Problem:
Output the data below exactly, images excluded.

+ + +

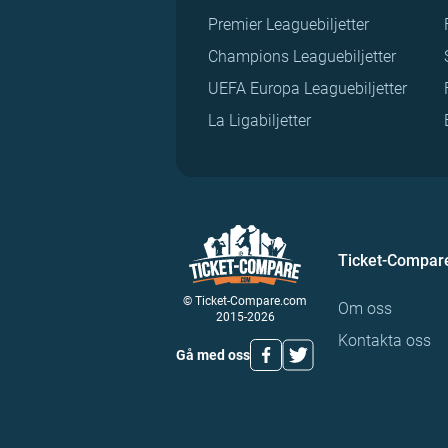
Premier Leaguebiljetter
Champions Leaguebiljetter
UEFA Europa Leaguebiljetter
La Ligabiljetter
Ticket-Compar
© Ticket-Compare.com
Om oss
2015-2026
Kontakta oss
Gå med oss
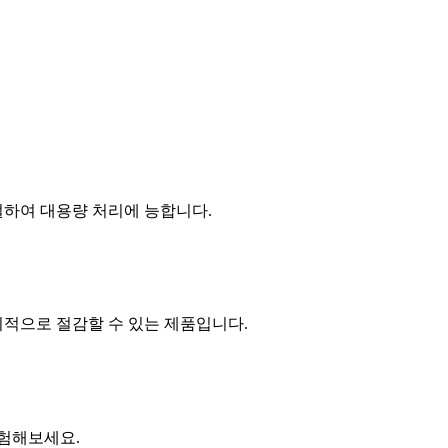
절하여 대용량 처리에 능합니다.
적으로 절감할 수 있는 제품입니다.
경험해보세요.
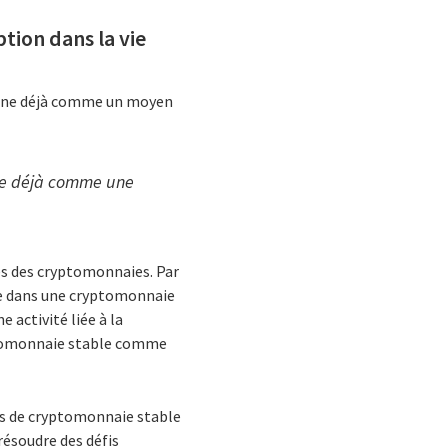
tion dans la vie
ionne déjà comme un moyen
onne déjà comme une
és des cryptomonnaies. Par
nte dans une cryptomonnaie
 activité liée à la
ptomonnaie stable comme
mes de cryptomonnaie stable
ésoudre des défis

+ + +

Exercise output:
Premier Leaguebiljetter
Champions Leaguebiljetter
UEFA Europa Leaguebiljetter
La Ligabiljetter
Ticket-Compar
© Ticket-Compare.com
Om oss
2015-2026
Kontakta oss
Gå med oss
절하여 대용량 처리에 능합니다.
적으로 절감할 수 있는 제품입니다.
경험해보세요.
tion dans la vie
ionne déjà comme un moyen
onne déjà comme une
és des cryptomonnaies. Par
nte dans une cryptomonnaie
 activité liée à la
ptomonnaie stable comme
mes de cryptomonnaie stable
ésoudre des défis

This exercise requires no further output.